Active 1 week, 2 days ago
Organisation: Blanchelande College
Role: Librarian and EPQ/HPQ Co-ordinator
Town/City: Guernsey
Country: United Kingdom
  • Home
  • Forums
  • Topics Started
  • Replies Created
  • Engagements
  • Favourites

Forum Replies Created

Viewing 15 posts - 1 through 15 (of 138 total)
1 2 3 … 8 9 10 →
  • Author
    Posts
  • 14th April 2026 at 3:42 pm in reply to: Citing and referencing (and other support for coursework and NEAs) #89903
    Jenny Toerien
    Keymaster

      Hi Ruth,

      That’s really interesting to hear, having made that shift myself 5 years ago when we moved schools – although mine also involved becoming EPQ co-ordinator. I found the biggest difference for me was that with the IB EE we (as the Library) ran support lectures and workshops at a number of key points in the year (possibly four?), and in between students met with their supervisors to discuss the progress of their projects but there weren’t weekly lessons. For the EPQ there is supposed to be a 30-hour taught course underpinning the project. I believe some schools may deliver these in intermittent chunks the way our EE support was delivered, but I think most run a group teaching session every week (ours are an hour long and after school because the EPQ is an extra-curricular option) with some individual supervision meetings outside that where necessary. In larger schools these lessons may be delivered by supervisors to smaller supervision groups, with ‘experts’ invited in for particular sessions (e.g. the Librarian or someone from the marketing team). In our school I teach all of the taught course sessions (and my students also have supervisors, whom they meet with as and when required).

      I have found this regular teaching and learning opportunity much more helpful than the info dump approach that is required when there is no regular lesson time, because I can step and scaffold students though the inquiry process, give them time for supervised practice of key skills and revisit important concepts at regular intervals. It has been a much more rewarding process because I can see the students growing as inquirers though it. I also really like the Production Log that is part of the EPQ assessment (they vary a bit between exam boards – ours is AQA) because it really pushes the students to engage with the inquiry process throughout.

      One big difference for me here is that the EPQ is not compulsory, where the EE is a compulsory core component of the DP, which has positives and negatives. It does mean that my students have chosen to undertake a research project – I’m not needing to force them through it – but it also means that only some of the year group benefit from learning these key skills in this in-depth, immersive way (I do run a short, 6-week induction course for everyone).

      I would love to keep in touch as your school makes the transition and see how you find it. The main EPQ/HPQ discussion is here if you do want to continue the EPQ/EE conversation there. I’ll continue to post any updates I have about referencing here though, as that has broader application.

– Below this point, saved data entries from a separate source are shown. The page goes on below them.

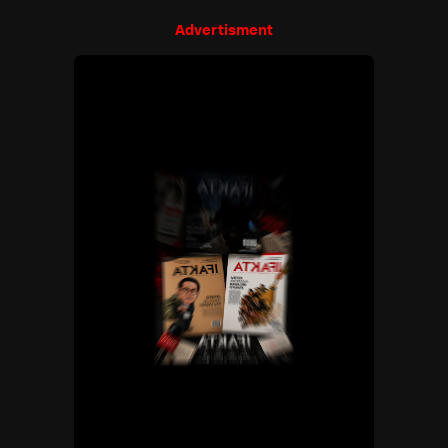
Advertisment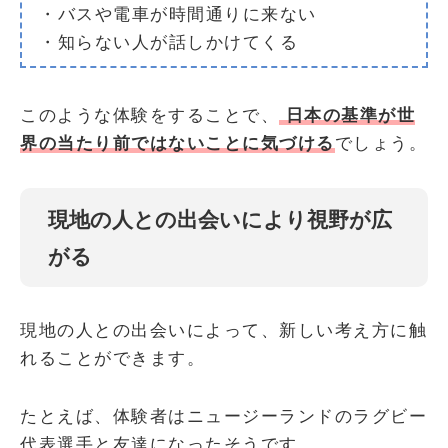
・バスや電車が時間通りに来ない
・知らない人が話しかけてくる
このような体験をすることで、
日本の基準が世
界の当たり前ではないことに気づける
でしょう。
現地の人との出会いにより視野が広
がる
現地の人との出会いによって、新しい考え方に触
れることができます。
たとえば、体験者はニュージーランドのラグビー
代表選手と友達になったそうです。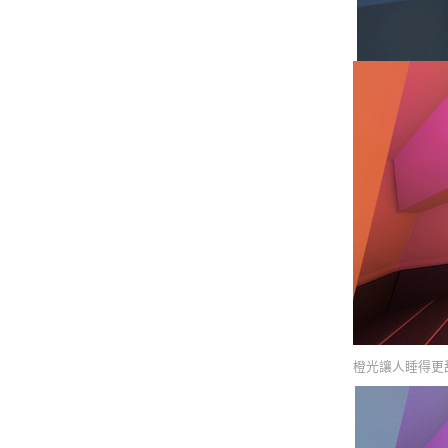
橙光讓人睡得更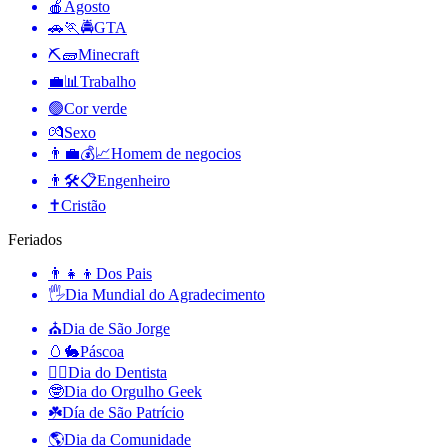
🍎
Agosto
🚗🏃🚔
GTA
⛏🧱
Minecraft
💼📊
Trabalho
🟢
Cor verde
💏
Sexo
👨‍💼💰📈
Homem de negocios
👨🛠📋
Engenheiro
✝️
Cristão
Feriados
👨‍👧‍👦
Dos Pais
🖐
Dia Mundial do Agradecimento
⛪️
Dia de São Jorge
🥚🐇
Páscoa
👨‍⚕️
Dia do Dentista
🤓
Dia do Orgulho Geek
☘️
Día de São Patrício
🌎
Dia da Comunidade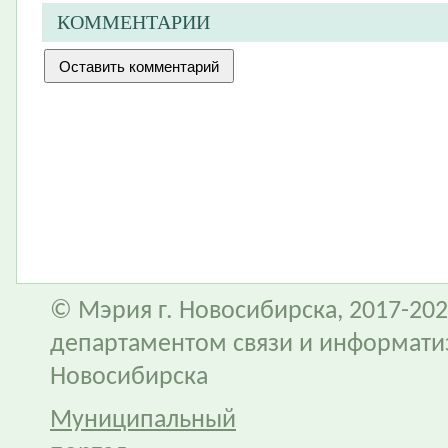
КОММЕНТАРИИ
© Мэрия г. Новосибирска, 2017-202
департаментом связи и информати
Новосибирска
Муниципальный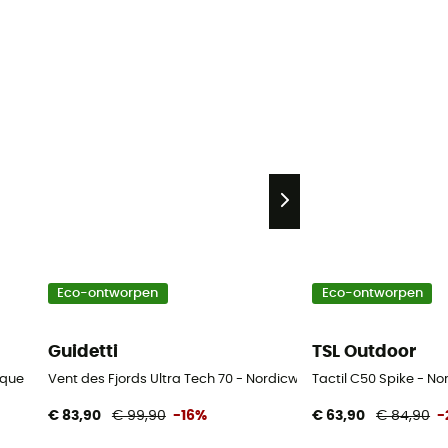
Eco-ontworpen
Eco-ontworpen
Guidetti
TSL Outdoor
ique
Vent des Fjords Ultra Tech 70 - Nordicwalkingstokken
Tactil C50 Spike - N
€ 83,90
€ 99,90
-16%
€ 63,90
€ 84,90
-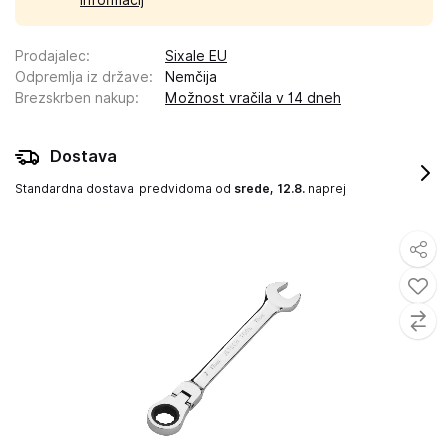
informacij
Prodajalec
:
Sixale EU
Odpremlja iz države
:
Nemčija
Brezskrben nakup
:
Možnost vračila v 14 dneh
Dostava
Standardna dostava
predvidoma od
srede, 12.8.
naprej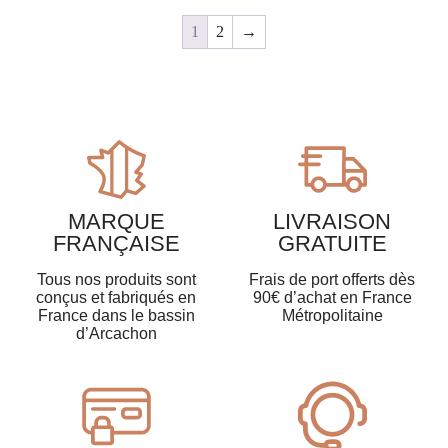
1
2
→
MARQUE
LIVRAISON
FRANÇAISE
GRATUITE
Tous nos produits sont
Frais de port offerts dès
conçus et fabriqués en
90€ d’achat en France
France dans le bassin
Métropolitaine
d’Arcachon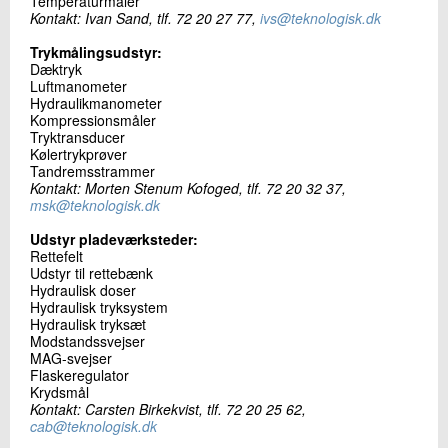
Temperaturmåler
Kontakt: Ivan Sand, tlf. 72 20 27 77,
ivs@teknologisk.dk
Trykmålingsudstyr:
Dæktryk
Luftmanometer
Hydraulikmanometer
Kompressionsmåler
Tryktransducer
Kølertrykprøver
Tandremsstrammer
Kontakt: Morten Stenum Kofoged, tlf. 72 20 32 37,
msk@teknologisk.dk
Udstyr pladeværksteder:
Rettefelt
Udstyr til rettebænk
Hydraulisk doser
Hydraulisk tryksystem
Hydraulisk tryksæt
Modstandssvejser
MAG-svejser
Flaskeregulator
Krydsmål
Kontakt: Carsten Birkekvist, tlf. 72 20 25 62,
cab@teknologisk.dk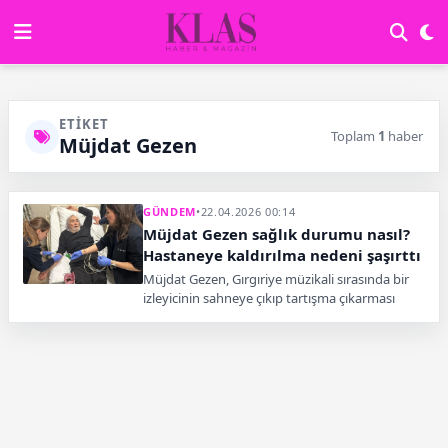
ETIKET
Toplam
1
haber
Müjdat Gezen
GÜNDEM
•
22.04.2026 00:14
Müjdat Gezen sağlık durumu nasıl?
Hastaneye kaldırılma nedeni şaşırttı
Müjdat Gezen, Gırgıriye müzikali sırasında bir
izleyicinin sahneye çıkıp tartışma çıkarması
üzerine rahatsızlanarak hastaneye kaldırıldı.
Oyun ertelenirken ekibi olayda provokasyon
şüphesi olduğunu belirtti.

      7th April 2026 at 4:35 pm in reply to: Extended and Higher Project Qualifications #89811
      Jenny Toerien
      Keymaster

        It has taken me far too long to return to this topic – and much has evolved in my EPQ and HPQ teaching over that time. Not least, I have switched my teaching of citing and referencing from using the tools in Word to using the online tool Zotero (Zo-TER-o). Since the implications of that go far beyond Projects Qualifications, I have made a new Topic for it here.

        However, in the original spirit of this Topic I wanted to continue with lessons I have learnt over the years from teaching the HPQ and EPQ. I am now teaching my third HPQ cohort (and sixth EPQ), following a number of years supporting the IB EE, and every year that support evolves based on lessons I have learnt from the previous cohort.

        Lesson 2: Even independent learning qualifications (and coursework) need regular homework to be set and checked

        It’s easy to think that because the EPQ and HPQ are independent qualifications, students need to be entirely free to organise the pace of their own work so we shouldn’t set ‘homework’ as such because that will interfere with their ability to organise their own time. In the early days of supporting the Projects Qualifications I was wary of setting work because I worried that it would leave students no time to follow their plans. I have come to realise both that there are certain tasks that everyone needs to get done, so setting clear deadlines throughout the process makes sure these are not rushed at the end, and that if I don’t set weekly homework on Teams it is harder for students to remember and prioitise their EPQ/HPQ work among all the other subjects that are setting regular homework deadlines.

        I now set a Teams assignment every week for both EPQ and HPQ. Sometime this does just say ‘Follow your plan for this week’, but some weeks it will also include points like:

        • ‘Make sure your source evaluation chart is up-to-date’
        • or ‘Make a list of the main points in your argument and note how many ‘for’ and ‘against’ sources you have for each’.
        • or ‘Check your plan is up to date and that you have been monitoring your progress’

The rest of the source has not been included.